#### What is being asked
Keep the pictures out of the copy and print all the entries below exactly.

#### Source material
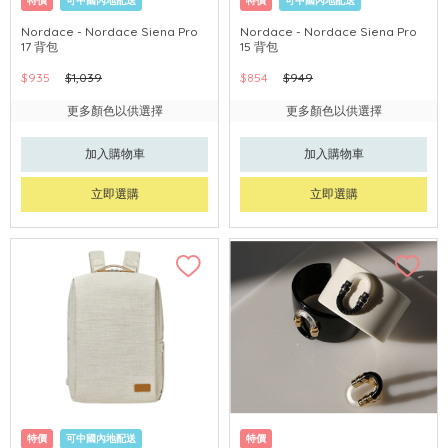
特價
可中國內地配送
特價
可中國內地配送
Nordace - Nordace Siena Pro
Nordace - Nordace Siena Pro
17 背包
15 背包
$935
$1,039
$854
$949
更多顏色以供選擇
更多顏色以供選擇
加入購物車
加入購物車
立即選購
立即選購
特價
可中國內地配送
特價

#### Written answer
特價
可中國內地配送
特價
可中國內地配送
Nordace - Nordace Siena Pro
Nordace - Nordace Siena Pro
17 背包
15 背包
$935
$1,039
$854
$949
更多顏色以供選擇
更多顏色以供選擇
加入購物車
加入購物車
立即選購
立即選購
特價
可中國內地配送
特價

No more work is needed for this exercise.